- What the exercise asks -
List each line of the data in which the string "công" appears.
════════════════════
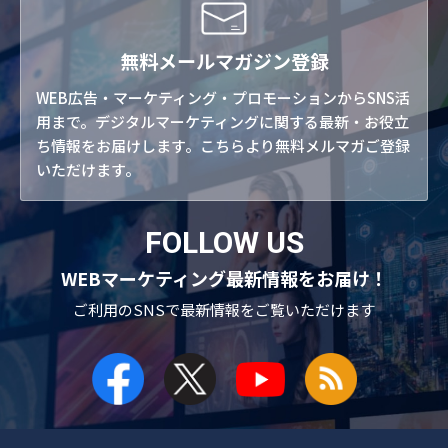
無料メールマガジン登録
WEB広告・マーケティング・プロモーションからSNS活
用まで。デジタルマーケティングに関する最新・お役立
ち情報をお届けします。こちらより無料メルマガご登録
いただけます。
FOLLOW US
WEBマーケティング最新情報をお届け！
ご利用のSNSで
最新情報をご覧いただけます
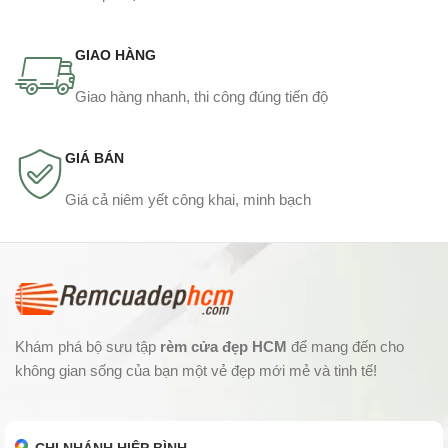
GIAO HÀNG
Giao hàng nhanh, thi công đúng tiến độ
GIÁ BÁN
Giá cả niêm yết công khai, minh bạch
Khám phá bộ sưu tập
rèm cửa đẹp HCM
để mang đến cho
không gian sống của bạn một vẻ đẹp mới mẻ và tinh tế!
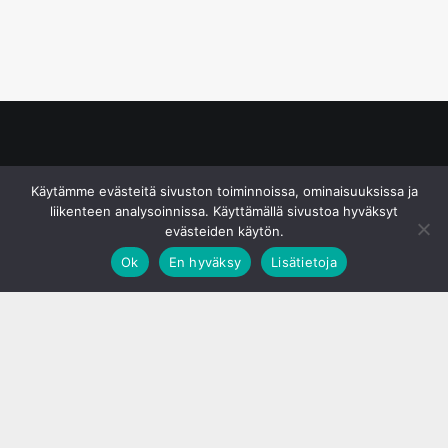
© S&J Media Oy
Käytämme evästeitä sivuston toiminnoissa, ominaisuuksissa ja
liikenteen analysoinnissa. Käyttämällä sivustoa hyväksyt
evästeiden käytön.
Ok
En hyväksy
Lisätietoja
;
════════════════════
- Problem solution -
Giao hàng nhanh, thi công đúng tiến độ
Giá cả niêm yết công khai, minh bạch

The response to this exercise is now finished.